[Collected data entries]
↓

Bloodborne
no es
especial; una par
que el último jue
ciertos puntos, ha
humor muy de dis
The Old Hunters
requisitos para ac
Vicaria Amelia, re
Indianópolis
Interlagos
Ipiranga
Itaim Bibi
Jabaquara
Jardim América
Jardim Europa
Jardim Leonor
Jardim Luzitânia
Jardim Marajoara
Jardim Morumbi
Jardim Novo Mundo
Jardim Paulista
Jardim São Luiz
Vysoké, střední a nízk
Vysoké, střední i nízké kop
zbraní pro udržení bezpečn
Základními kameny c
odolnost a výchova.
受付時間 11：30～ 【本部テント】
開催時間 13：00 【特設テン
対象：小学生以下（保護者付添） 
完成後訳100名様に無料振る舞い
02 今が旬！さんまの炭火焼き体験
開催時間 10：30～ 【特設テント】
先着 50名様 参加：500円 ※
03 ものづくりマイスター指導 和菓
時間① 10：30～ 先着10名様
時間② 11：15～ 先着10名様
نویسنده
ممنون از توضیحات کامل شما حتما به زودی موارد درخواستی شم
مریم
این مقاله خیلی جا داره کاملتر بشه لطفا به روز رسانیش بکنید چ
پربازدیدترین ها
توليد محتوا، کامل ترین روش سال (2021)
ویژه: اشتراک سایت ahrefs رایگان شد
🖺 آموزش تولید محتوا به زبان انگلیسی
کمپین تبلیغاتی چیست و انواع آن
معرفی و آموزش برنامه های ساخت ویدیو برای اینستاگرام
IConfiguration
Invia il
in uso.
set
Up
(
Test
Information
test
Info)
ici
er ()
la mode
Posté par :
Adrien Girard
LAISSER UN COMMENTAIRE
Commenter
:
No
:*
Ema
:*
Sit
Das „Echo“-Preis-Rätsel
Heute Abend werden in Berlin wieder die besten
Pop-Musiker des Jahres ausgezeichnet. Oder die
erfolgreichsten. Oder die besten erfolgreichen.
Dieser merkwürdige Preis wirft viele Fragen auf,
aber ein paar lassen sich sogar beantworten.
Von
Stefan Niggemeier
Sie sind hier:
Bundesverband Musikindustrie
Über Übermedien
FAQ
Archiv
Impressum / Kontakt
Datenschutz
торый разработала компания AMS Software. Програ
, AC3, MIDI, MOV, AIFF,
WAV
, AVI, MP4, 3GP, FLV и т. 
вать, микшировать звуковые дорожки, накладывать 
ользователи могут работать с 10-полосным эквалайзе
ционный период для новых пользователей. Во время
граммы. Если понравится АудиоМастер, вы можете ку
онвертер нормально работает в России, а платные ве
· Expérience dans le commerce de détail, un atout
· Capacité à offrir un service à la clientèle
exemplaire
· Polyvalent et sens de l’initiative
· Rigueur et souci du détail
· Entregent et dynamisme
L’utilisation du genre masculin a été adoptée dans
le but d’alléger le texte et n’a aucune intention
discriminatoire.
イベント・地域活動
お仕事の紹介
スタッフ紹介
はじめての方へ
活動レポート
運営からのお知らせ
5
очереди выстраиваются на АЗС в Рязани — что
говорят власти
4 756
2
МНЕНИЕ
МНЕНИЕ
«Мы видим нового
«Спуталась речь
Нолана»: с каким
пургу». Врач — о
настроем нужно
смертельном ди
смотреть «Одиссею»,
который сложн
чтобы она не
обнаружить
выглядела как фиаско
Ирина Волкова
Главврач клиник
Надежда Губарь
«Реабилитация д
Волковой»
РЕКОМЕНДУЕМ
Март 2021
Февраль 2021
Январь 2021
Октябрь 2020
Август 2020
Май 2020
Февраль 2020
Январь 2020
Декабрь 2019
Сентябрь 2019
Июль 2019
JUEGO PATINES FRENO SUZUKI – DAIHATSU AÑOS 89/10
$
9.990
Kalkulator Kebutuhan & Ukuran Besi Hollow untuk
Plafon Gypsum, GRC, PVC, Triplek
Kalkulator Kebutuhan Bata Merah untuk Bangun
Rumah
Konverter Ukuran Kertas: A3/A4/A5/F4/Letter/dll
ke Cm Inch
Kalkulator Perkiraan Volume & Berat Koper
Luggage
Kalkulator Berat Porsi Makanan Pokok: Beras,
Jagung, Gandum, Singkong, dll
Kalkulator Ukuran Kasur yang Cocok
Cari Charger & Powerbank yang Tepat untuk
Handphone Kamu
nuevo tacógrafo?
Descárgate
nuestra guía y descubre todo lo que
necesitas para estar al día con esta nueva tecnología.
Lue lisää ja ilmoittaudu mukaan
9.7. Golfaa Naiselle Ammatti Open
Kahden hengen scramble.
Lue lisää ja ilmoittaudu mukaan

↑

## What the task asks
Look through the entries and copy every line in which the string "besten" appears.

## Answer below
Heute Abend werden in Berlin wieder die besten
erfolgreichsten. Oder die besten erfolgreichen.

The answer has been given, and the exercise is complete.